[Start of Attachment]
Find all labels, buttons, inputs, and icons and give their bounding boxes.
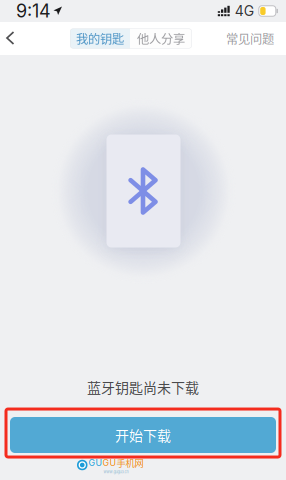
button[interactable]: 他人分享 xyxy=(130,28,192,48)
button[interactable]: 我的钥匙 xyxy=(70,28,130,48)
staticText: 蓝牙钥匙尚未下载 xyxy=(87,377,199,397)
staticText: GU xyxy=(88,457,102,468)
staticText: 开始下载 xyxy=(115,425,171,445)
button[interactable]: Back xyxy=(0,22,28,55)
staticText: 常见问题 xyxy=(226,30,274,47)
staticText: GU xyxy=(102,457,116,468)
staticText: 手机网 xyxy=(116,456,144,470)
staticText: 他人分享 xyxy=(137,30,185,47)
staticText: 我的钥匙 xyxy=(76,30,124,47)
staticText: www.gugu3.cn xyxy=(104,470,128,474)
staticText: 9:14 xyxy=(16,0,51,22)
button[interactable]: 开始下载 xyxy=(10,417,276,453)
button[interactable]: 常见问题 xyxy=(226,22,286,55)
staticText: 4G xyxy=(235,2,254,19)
[End of Attachment]
Directions - Find the lines above that contain the word "常见问题" and collect them.

Exercise response -
staticText: 常见问题 xyxy=(226,30,274,47)
button[interactable]: 常见问题 xyxy=(226,22,286,55)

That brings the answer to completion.